David Atkins writes at Washington Monthly that “how will you pay for it?” is the new “but her emails.” He writes,
…an enormous amount of the media debate in the 2020 election will focus on how the Democratic nominee intends to pay for priorities like healthcare and climate change mitigation. Even as the Republicans blow ever-bigger holes in the national budget without the slightest concern for how they will be paid for.
This underscores the common but utterly wrong belief that a “conservative” Republican administration will not go as crazy with spending as happens with those profligate Democrats. But, of course, “spending” isn’t the only issue with the federal budget; there’s also “receipts,” meaning taxes, which Republicans keep cutting.
And there’s the matter of what the spending is spent on.
Meanwhile, Trump and the GOP have blown open a nearly $1 trillion dollar deficit hole, a 26% increase from 2018 despite benefiting from an economy that is running at full tilt by traditional metrics. They’ve done this mostly through a combination of giant tax cuts for corporations and the wealthy, as well as through huge increases to the military budget and handouts to make up for Trump’s self-inflicted trade war.
None of this Republican spending was paid for, any more than the Reagan tax cuts were, or the Bush tax cuts, or the invasion of Iraq, or any of the other federal largesse Republicans have doled out over the decades to wealthy corporations, shareholders, military contractors, fossil fuel interests and industries disproportionately benefiting their rural/exurban white male base. …

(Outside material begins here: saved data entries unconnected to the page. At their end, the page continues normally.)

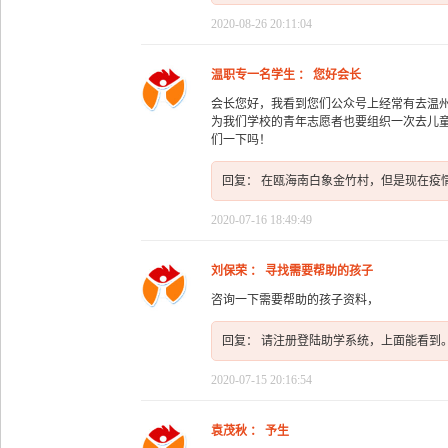
2020-08-26 20:11:04
温职专一名学生 ： 您好会长
会长您好，我看到您们公众号上经常有去温
为我们学校的青年志愿者也要组织一次去儿
们一下吗！
回复： 在瓯海南白象金竹村，但是现在疫
2020-07-16 18:49:49
刘保荣 ： 寻找需要帮助的孩子
咨询一下需要帮助的孩子资料，
回复： 请注册登陆助学系统，上面能看到
2020-07-15 20:16:54
袁茂秋 ： 予生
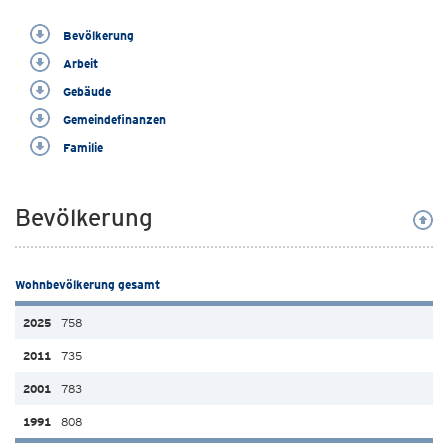
Bevölkerung
Arbeit
Gebäude
Gemeindefinanzen
Familie
Bevölkerung
Wohnbevölkerung gesamt
758
735
783
808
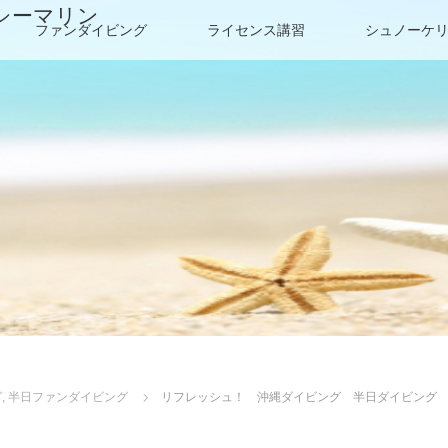
シーマリン
ファンダイビング
ライセンス講習
シュノーケ
グ
,
半日ファンダイビング
リフレッシュ！ 沖縄ダイビング 半日ダイビング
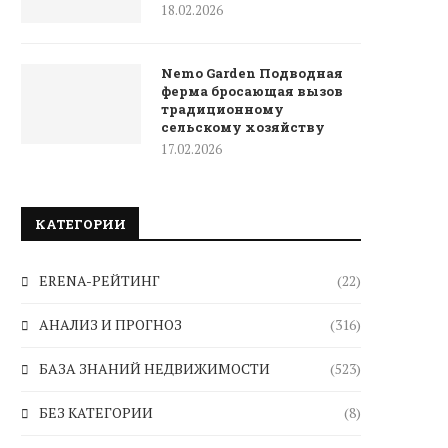
18.02.2026
Nemo Garden Подводная
ферма бросающая вызов
традиционному
сельскому хозяйству
17.02.2026
КАТЕГОРИИ
ERENA-РЕЙТИНГ
(22)
АНАЛИЗ И ПРОГНОЗ
(316)
БАЗА ЗНАНИЙ НЕДВИЖИМОСТИ
(523)
БЕЗ КАТЕГОРИИ
(8)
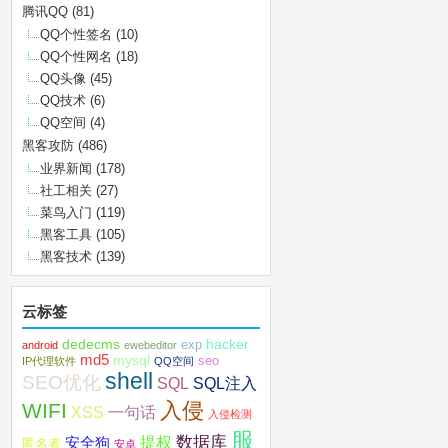
腾讯QQ
(81)
QQ个性签名
(10)
QQ个性网名
(18)
QQ头像
(45)
QQ技术
(6)
QQ空间
(4)
黑客攻防
(486)
业界新闻
(178)
社工相关
(27)
菜鸟入门
(119)
黑客工具
(105)
黑客技术
(139)
云标签
dedecms
hacker
exp
android
ewebeditor
md5
mysql
seo
IP代理软件
QQ空间
shell
SEO优化
SQL注入
SQL
入侵
WIFI
XSS
一句话
入侵检测
服
数据库
提权
安全狗
匿名者
安卓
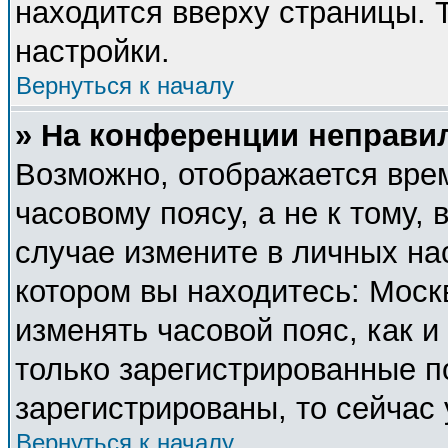
находится вверху страницы. 
настройки.
Вернуться к началу
» На конференции неправи
Возможно, отображается врем
часовому поясу, а не к тому, 
случае измените в личных нас
котором вы находитесь: Москва
изменять часовой пояс, как и
только зарегистрированные п
зарегистрированы, то сейчас
Вернуться к началу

… It seems that only Democrats actually have to figure out how to pay for budget priorities. Money spent on warfare abroad and obscenely wealthy interests at home requires no sacrifice or justification, but every cent spent on the basic dignity and welfare of the majority of the citizenry must be balanced and accounted for. No political system can function fairly when only one side is forced to pay for its priorities. Yet the notion that Democrats alone must shoulder this burden is such a deeply ingrained conventional wisdom in America that when newer progressives like Alexandria Ocasio-Cortez recently began to challenge it, it came as a shock to the entire discourse.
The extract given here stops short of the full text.